Extracted page text data:

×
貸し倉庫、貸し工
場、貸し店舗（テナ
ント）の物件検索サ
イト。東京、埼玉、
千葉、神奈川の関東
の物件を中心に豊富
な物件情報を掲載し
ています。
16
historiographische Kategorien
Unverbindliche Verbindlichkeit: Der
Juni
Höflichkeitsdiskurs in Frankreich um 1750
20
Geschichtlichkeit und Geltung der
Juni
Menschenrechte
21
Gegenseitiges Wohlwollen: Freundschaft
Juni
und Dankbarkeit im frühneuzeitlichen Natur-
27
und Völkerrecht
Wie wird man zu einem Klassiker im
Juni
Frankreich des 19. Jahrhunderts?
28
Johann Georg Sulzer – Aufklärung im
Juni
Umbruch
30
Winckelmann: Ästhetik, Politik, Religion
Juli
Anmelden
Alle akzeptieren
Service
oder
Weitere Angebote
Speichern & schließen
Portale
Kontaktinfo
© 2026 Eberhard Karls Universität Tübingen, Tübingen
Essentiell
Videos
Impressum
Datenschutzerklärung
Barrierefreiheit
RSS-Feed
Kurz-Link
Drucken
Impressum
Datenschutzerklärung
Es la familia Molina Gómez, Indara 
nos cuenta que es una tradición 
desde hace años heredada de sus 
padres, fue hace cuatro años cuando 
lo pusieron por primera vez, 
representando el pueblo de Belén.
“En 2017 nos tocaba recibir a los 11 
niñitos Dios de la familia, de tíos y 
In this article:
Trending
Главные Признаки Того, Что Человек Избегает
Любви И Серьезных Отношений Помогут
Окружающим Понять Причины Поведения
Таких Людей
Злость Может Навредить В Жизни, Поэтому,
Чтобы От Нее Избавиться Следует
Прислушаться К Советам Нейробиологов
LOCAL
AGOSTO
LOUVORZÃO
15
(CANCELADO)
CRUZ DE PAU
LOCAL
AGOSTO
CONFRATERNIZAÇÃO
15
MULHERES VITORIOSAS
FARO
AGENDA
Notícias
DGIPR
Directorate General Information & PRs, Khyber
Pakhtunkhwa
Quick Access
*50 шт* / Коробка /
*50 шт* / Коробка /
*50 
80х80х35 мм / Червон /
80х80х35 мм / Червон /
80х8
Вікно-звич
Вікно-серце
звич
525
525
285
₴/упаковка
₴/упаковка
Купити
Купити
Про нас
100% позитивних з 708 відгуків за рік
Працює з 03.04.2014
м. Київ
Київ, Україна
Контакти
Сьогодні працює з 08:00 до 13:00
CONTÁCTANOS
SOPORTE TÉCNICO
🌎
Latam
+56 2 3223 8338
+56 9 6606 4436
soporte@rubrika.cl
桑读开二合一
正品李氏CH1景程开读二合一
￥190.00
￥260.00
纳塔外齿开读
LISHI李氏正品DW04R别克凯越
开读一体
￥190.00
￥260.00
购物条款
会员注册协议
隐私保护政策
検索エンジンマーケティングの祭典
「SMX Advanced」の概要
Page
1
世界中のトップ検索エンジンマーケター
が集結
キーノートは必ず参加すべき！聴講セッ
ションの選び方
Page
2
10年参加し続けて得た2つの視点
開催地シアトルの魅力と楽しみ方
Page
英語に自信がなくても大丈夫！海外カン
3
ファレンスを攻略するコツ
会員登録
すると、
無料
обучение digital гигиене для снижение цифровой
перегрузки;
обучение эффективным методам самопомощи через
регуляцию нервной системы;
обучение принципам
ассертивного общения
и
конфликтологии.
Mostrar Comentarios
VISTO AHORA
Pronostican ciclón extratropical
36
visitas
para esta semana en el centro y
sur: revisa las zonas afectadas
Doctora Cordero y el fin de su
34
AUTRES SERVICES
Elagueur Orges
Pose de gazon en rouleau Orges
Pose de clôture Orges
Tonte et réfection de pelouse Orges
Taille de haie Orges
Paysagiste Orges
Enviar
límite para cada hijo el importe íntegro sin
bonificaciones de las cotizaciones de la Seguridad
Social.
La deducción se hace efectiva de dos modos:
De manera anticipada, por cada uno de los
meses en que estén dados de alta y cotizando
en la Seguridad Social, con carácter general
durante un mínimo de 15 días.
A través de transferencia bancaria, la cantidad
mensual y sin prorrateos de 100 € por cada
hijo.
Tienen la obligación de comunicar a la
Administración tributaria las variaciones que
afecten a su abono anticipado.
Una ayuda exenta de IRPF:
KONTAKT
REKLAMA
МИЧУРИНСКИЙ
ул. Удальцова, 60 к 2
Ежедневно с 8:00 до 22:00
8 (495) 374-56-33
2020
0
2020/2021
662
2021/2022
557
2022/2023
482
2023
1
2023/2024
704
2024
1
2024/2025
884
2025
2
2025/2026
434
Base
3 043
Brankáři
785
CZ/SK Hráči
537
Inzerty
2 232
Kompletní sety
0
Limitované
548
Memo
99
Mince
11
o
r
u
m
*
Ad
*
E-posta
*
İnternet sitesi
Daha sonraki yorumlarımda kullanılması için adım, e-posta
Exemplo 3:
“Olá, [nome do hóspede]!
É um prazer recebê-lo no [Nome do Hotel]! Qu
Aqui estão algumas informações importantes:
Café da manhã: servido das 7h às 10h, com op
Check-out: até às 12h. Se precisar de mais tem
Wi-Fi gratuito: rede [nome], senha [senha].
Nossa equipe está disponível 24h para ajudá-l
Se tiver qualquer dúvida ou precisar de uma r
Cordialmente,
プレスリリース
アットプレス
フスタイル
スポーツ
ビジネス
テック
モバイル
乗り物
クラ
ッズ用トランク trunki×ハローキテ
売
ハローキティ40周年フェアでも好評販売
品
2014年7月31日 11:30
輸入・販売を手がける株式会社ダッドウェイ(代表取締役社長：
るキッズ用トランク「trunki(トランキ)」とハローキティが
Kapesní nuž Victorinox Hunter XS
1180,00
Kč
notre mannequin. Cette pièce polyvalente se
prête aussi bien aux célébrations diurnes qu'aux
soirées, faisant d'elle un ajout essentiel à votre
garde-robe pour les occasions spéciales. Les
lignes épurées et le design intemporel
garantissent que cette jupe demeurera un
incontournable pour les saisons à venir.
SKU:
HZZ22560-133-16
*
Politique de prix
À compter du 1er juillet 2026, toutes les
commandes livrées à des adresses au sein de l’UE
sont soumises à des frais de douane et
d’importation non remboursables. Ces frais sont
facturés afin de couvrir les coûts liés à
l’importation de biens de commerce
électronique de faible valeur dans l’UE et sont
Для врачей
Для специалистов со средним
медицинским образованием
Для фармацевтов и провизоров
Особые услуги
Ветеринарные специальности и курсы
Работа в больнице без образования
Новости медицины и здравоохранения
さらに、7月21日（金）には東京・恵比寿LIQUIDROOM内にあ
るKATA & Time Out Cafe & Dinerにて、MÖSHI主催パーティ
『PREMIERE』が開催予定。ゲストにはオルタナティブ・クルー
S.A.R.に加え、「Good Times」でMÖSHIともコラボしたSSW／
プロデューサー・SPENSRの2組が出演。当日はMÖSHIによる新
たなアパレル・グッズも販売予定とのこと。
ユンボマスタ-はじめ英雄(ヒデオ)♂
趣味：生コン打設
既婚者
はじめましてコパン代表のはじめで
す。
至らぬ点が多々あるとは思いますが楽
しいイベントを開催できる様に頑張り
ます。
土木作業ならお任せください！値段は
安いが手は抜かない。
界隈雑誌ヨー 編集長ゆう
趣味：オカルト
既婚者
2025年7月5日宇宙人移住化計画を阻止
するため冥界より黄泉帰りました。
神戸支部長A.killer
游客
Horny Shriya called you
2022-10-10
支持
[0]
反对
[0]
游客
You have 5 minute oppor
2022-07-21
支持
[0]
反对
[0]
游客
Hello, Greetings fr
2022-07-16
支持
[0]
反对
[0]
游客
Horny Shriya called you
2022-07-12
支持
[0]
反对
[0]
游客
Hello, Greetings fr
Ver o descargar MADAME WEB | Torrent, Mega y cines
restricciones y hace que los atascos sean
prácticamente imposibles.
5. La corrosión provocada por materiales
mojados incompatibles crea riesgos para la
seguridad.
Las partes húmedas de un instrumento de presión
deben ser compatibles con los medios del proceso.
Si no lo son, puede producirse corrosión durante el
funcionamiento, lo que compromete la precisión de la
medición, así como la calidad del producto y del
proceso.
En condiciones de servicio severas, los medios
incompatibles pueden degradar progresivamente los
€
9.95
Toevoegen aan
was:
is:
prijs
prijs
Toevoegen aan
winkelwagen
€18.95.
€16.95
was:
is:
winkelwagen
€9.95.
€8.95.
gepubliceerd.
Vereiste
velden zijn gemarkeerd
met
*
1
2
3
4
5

# What is expected
If a line in the entries above has the word "обучение", copy it.

# Result of the task
обучение digital гигиене для снижение цифровой
обучение эффективным методам самопомощи через
обучение принципам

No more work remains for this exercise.